Again, this book should be used in a class about how to write RPG rulebooks. I can do without the "What is Roleplaying" junk, but the rest of it is amongst the better modern RPG books that I have read lately.
I can agree that the setting may be a turn-off for some since it's manga-style Europe (although on the plus side, that also means fetish-ized White women, I guess)... but aside from art and the sketch of the setting that we get (maybe a couple pages on Mitteleuropa, at most, and less than that for the different states within the Empire... and they use the word "Empire", not the word "Reich". So it's very deliberate in its style. Stylistic Europe, and not Europe itself.)
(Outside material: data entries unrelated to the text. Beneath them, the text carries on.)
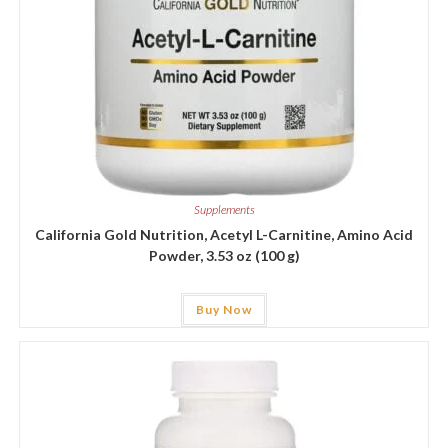
Supplements
California Gold Nutrition, Acetyl L-Carnitine, Amino Acid
Powder, 3.53 oz (100 g)
Buy Now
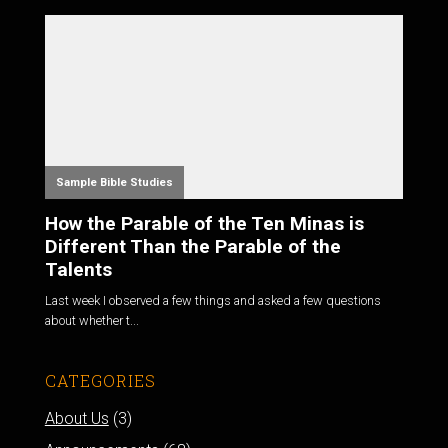
Sample Bible Studies
How the Parable of the Ten Minas is
Different Than the Parable of the
Talents
Last week I observed a few things and asked a few questions
about whether t...
CATEGORIES
About Us
(3)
I was just browsing over the other site, and here's what a RPG.netter had to say to describe Carbon Grey (the comic):
--- Quote ---"What if we had attractive women engaging in gun-fu while wearing impractical Imperial German fashion in an alternate universe that lets us skirt the impending Nazi problem despite the fact that a lot of what's going on here is still rather fashy?" I do own them (the comics), but there's a lot of problematic stuff simmering in the setting for me to want to game in it.
--- End quote ---
You'd think fascism without the inconvenient truth (genocide, like most authoritarian states) would appeal to RPG.net, but I guess not.